Frances McDormand introduced household audiences to the term “inclusion rider” during her instantly iconic Oscar acceptance speech this spring. At Wednesday night’s Crystal + Lucy Awards, the “Fargo” and “Three Billboards Outside Ebbing, Missouri” star explained the origins of her very public plea to Hollywood.
“I’m an actor, and a producer, but I have more experience as an actor, and this is one of the reasons why I should not be allowed to improvise,” she told the crowd at the Beverly Hilton for Women in Film, Los Angeles’ annual gala fundraiser. McDormand credited UTA agent Blair Kohan for the reference; two nights before the Academy Awards, the women sat next to each other at a party and the exec asked if the actress had heard of inclusion riders.
“I have been vaguely aware of and completely intrigued by the series of USC Annenberg studies on gender parity in film and television, which were commissioned by Women in Film and the Sundance Institute,” McDormand said. “But I didn’t know that the author of the studies had taken the next step and created an actual working legal tool.”

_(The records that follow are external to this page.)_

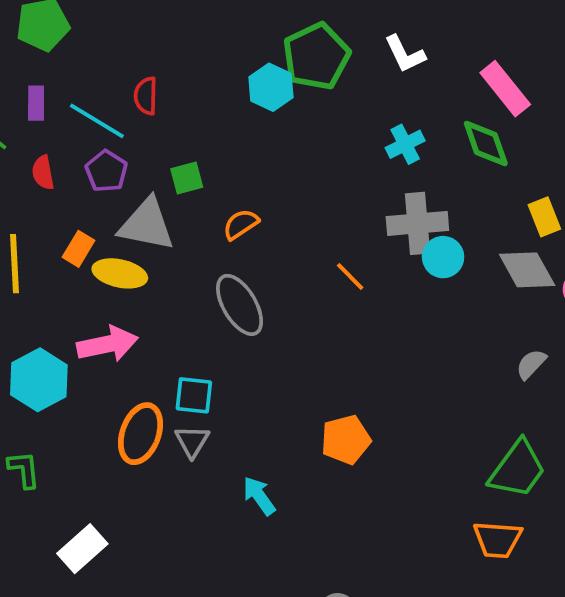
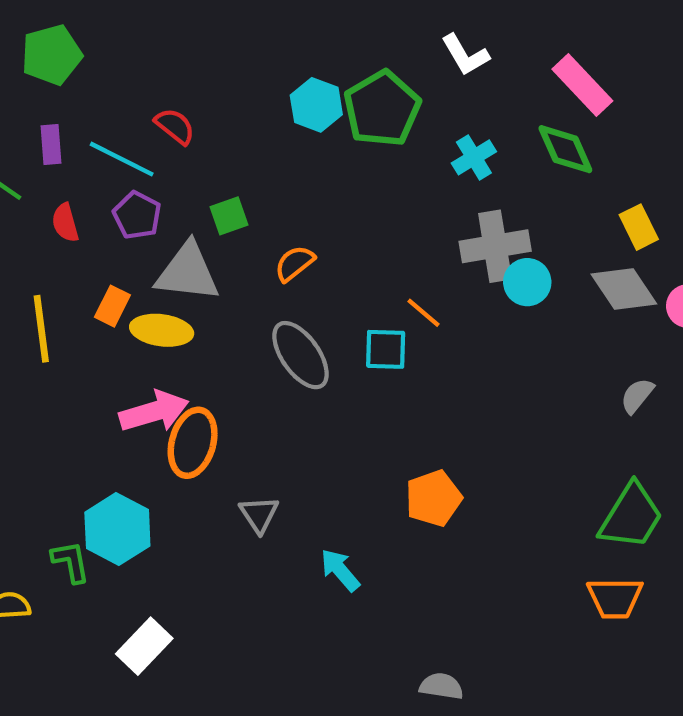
green pentagon: (316, 56) -> (382, 109), moved
red semicircle: (146, 96) -> (175, 126), turned 132
cyan hexagon: (39, 380) -> (117, 529), moved
cyan square: (194, 395) -> (386, 349), moved
orange ellipse: (141, 434) -> (193, 443), moved

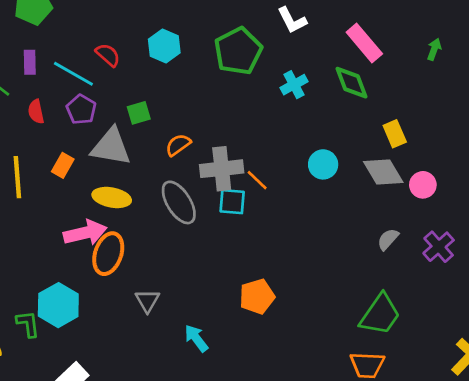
cyan hexagon: (316, 105) -> (164, 46), moved
gray cross: (495, 246) -> (222, 169), moved
yellow ellipse: (162, 330) -> (112, 197), moved

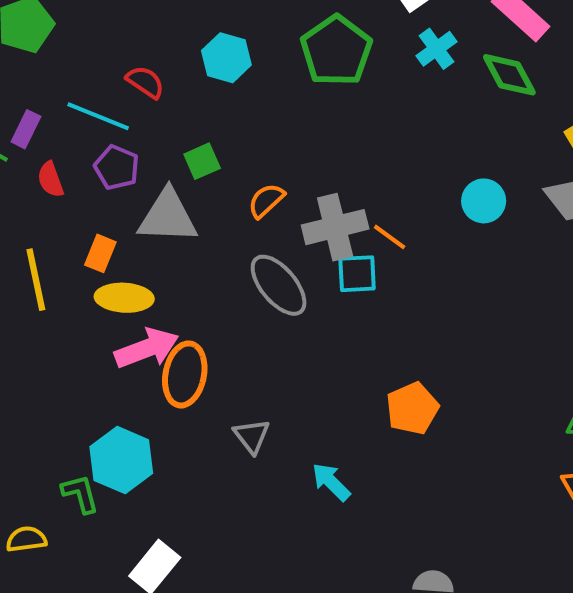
purple rectangle: (30, 62) -> (26, 129), moved, turned 35
cyan cross: (294, 85) -> (437, 49), moved
yellow ellipse: (112, 197) -> (124, 298), moved

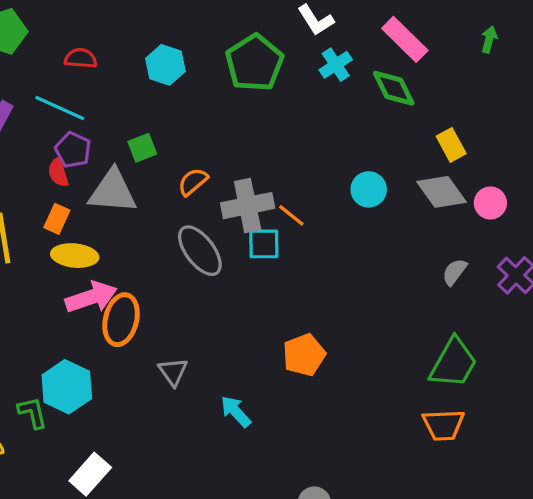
red semicircle: (145, 82) -> (81, 58), moved, turned -32
red semicircle: (50, 180) -> (58, 173), moved

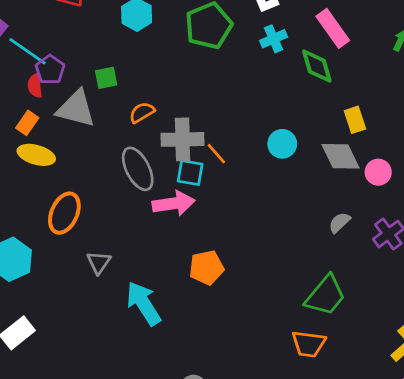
cyan line: (60, 108) -> (28, 51), moved
pink arrow: (91, 297) -> (174, 203), moved
cyan arrow: (236, 411) -> (143, 303), size x1.6

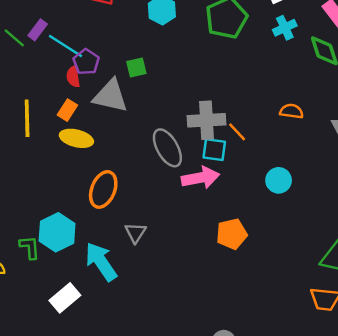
orange semicircle: (142, 112) -> (291, 111), moved, turned 40
cyan circle: (282, 144) -> (279, 180), moved
cyan arrow: (143, 303) -> (101, 262), moved

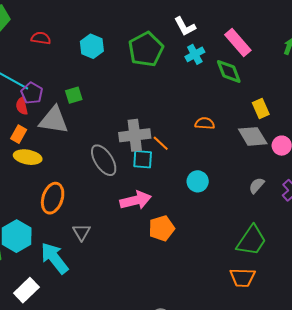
pink arrow: (200, 178) -> (136, 200), moved

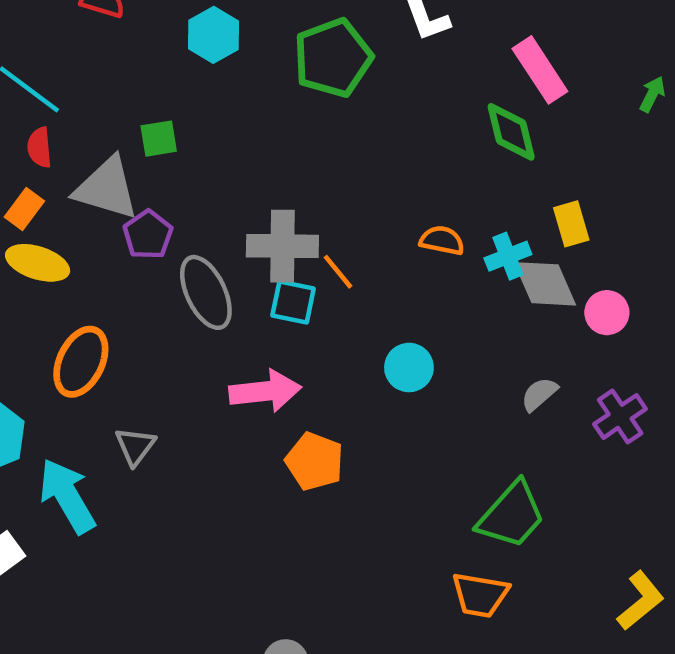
cyan cross: (195, 54) -> (508, 256), moved
purple pentagon: (32, 93) -> (148, 235), moved
orange pentagon: (162, 228) -> (315, 461), turned 30

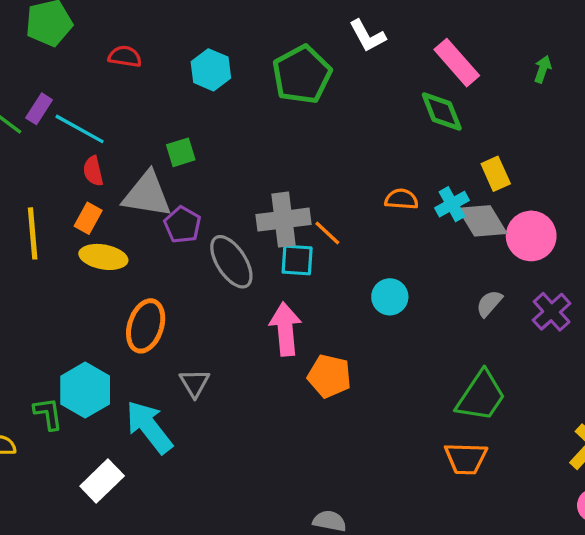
pink circle: (607, 313) -> (531, 236), size x1.5
pink arrow: (265, 391) -> (285, 329), turned -81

Cut to the standing ovation she received at the Oscars. “In the excitement of having all those women rise to their feet and stand with me in that room, I got flustered, and I improvised, and I said” — here, she and outgoing Women in Film president Cathy Schulman held up matching red strips of paper that each spelled out “Inclusion Rider” in black letters; McDormand even turned around and stretched her banner across her butt.

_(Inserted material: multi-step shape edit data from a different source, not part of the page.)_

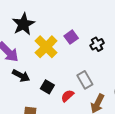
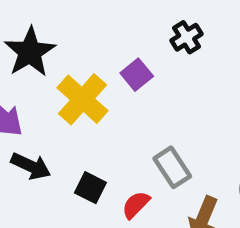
black cross: (97, 44) -> (187, 37), moved

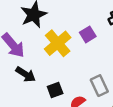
black square: (90, 188) -> (55, 90), turned 35

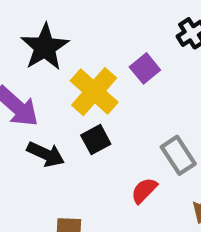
black square: (55, 90) -> (96, 140), moved

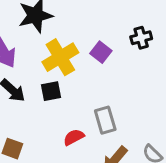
purple square: (145, 68) -> (101, 52), turned -30

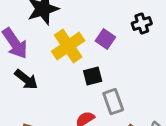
black square: (51, 91) -> (93, 76), moved

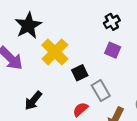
purple square: (105, 39) -> (113, 50), moved
black arrow: (26, 79) -> (33, 101), moved, turned 102

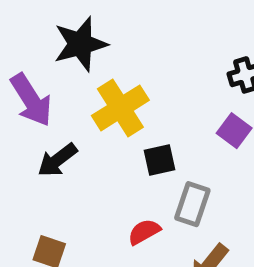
gray rectangle: (101, 91) -> (192, 204), turned 36
black arrow: (33, 101) -> (57, 160), moved

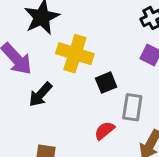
yellow cross: (120, 108) -> (75, 54), turned -30

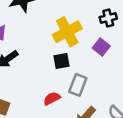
yellow cross: (75, 54) -> (67, 32), moved, turned 32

“Little did I know. Now I know a lot more. And I’m here tonight to take some responsibility for my actions, and to restate a call to action. If I may use a sporting metaphor: if you want to go fast, go it alone; if you want to go far, do it together … Can we successfully legislate morality? Perhaps not. But we can ask our better selves to go forward together, to take us farther than we have gone before.”
On stage, McDormand cued up a video, “45 Years of Advocacy Celebration,” charting the women’s movement during Women in Film’s history, and brought more than 20 female industry pioneers to the stage, including “Mudbound” and “Black Panther” cinematographer Rachel Morrison, “Boys Don’t Cry” director Kimberly Peirce, and Sundance Institute Executive Director Keri Putnam. She also introduced USC Annenberg Inclusion Initiative founder and director Dr. Stacy L. Smith.

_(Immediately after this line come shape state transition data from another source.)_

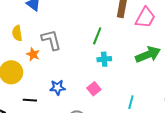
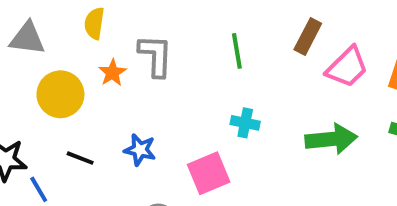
green line: (97, 36) -> (237, 51), moved, turned -48
pink square: (94, 89) -> (209, 173), size x1.5

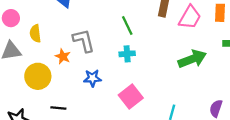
yellow semicircle: (94, 23) -> (35, 34), moved
cyan cross: (245, 123) -> (127, 54), moved
blue star: (140, 150) -> (92, 78), moved

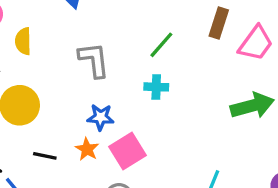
green line: (127, 25) -> (161, 45), turned 60
orange star: (63, 56) -> (87, 149), moved
pink square: (131, 96) -> (127, 151), moved

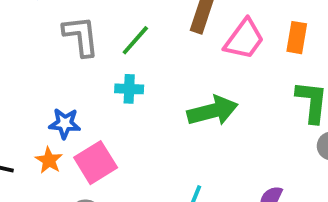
gray L-shape: (94, 60) -> (81, 36), moved
green arrow: (252, 106) -> (213, 111), moved

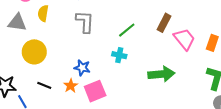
gray L-shape: (81, 36) -> (85, 22), moved
pink trapezoid: (244, 39) -> (184, 39), turned -85

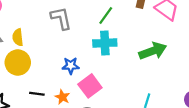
yellow semicircle: (43, 13) -> (18, 37), moved
cyan cross: (119, 55) -> (105, 43), size x1.5
orange star: (71, 86) -> (62, 97), moved

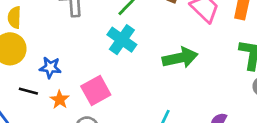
cyan cross: (105, 43) -> (122, 40), turned 30
blue star: (71, 66) -> (50, 67), moved

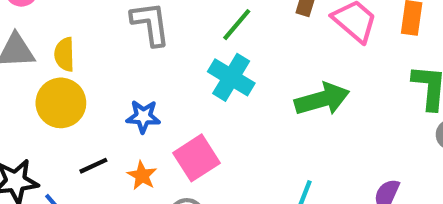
blue star: (50, 67) -> (143, 117), moved
black line: (28, 91) -> (93, 166), turned -36

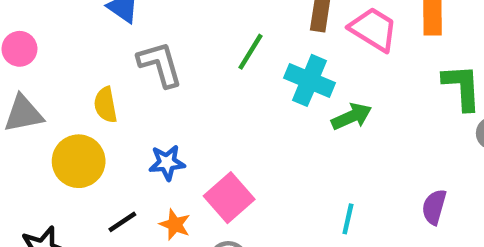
yellow semicircle: (64, 54) -> (106, 105), moved
cyan cross: (231, 77) -> (309, 80), moved
green arrow: (322, 99) -> (352, 117), size x0.7

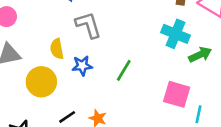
green line: (251, 52) -> (124, 70), moved
blue star: (167, 163) -> (82, 66), moved
pink square: (229, 198) -> (177, 94), moved, turned -32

McDormand’s remarks began, “Greetings women, women in film, the men who support them, and all of us who identify as other. Other is what I myself was for many of the past 35 years in the industry, although I have managed to build a pretty damn good career on being marginalized.”
She then recounted discovering her feminist awakening, as a 15-year-old in 1972. “Someone told me that the definition of feminism is equal pay for equal work. That seemed like a good idea to me. I was also told that I could have it all, and lo and behold, I did. But many of you haven’t. Many of you haven’t, and we are still feminists, which means that there is still not equal pay for equal work. And that is not okay by me. Tonight we celebrate some extraordinary women who didn’t think it was okay, either. This conversation is decades old, and it is about parity, artistic expression, and inclusion. And I have this feeling, in my gut, that times are changing.”